Abstract
Standardization efforts in financial reporting have led to large numbers of machine-interpretable vocabularies that attempt to model complex accounting practices in XBRL (eXtended Business Reporting Language). Because reporting agencies do not require fine-grained semantic and terminological representations, these vocabularies cannot be easily reused. Ontology-based Information Extraction, in particular, requires much greater semantic and terminological structure, and the introduction of a linguistic structure currently absent from XBRL. In order to facilitate such reuse, we propose a three-faceted methodology that analyzes and enriches the XBRL vocabulary: (1) transform semantic structure by analyzing the semantic relationships between terms (e.g. taxonomic, meronymic); (2) enhance terminological structure by using several domain-specific (XBRL), domain-related (SAPTerm, etc.) and domain-independent (GoogleDefine, Wikipedia, etc.) terminologies; and (3) add linguistic structure at term level (e.g. part-of-speech, morphology, syntactic arguments). This paper outlines a first experiment towards implementing this methodology on the International Financial Reporting Standard XBRL vocabulary.

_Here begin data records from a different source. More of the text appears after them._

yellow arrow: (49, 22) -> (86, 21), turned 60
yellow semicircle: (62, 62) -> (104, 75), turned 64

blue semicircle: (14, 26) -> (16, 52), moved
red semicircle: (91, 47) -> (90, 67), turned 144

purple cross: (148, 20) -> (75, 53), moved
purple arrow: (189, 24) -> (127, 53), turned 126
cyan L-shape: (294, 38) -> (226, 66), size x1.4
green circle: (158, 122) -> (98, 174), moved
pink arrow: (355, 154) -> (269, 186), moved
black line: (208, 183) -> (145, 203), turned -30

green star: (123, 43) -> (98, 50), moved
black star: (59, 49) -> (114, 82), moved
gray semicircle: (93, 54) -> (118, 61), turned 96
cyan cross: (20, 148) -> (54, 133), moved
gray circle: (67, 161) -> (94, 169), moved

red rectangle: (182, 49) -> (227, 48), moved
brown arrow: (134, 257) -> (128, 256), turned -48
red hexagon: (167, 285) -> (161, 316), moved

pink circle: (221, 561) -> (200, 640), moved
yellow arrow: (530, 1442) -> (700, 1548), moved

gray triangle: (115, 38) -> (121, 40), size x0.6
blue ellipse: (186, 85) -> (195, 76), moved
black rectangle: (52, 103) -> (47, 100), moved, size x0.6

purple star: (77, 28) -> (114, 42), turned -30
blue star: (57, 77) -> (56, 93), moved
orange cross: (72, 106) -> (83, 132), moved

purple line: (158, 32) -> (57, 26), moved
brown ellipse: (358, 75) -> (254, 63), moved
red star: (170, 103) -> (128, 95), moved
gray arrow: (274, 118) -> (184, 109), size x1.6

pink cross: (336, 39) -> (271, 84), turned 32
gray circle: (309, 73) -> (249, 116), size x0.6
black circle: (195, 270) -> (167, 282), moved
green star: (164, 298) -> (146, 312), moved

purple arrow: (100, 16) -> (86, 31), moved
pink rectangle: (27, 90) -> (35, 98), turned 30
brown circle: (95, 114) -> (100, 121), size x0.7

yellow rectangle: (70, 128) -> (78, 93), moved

| Original language | English |
|---|---|
| Journal | CEUR Workshop Proceedings |
| Volume | 673 |
| Publication status | Published - 2010 |
| Event | EKAW 2010 Workshop 6: "Reuse and Adaptation of Ontologies and Terminologies 2010", EKAW-WS6 2010 - Lisbon, Portugal Duration: 15 Oct 2010 → 15 Oct 2010 |
Keywords
- Accounting language
- Linguistic analysis
- Ontology-based information extraction
- XBRL semantics
- XBRL terminology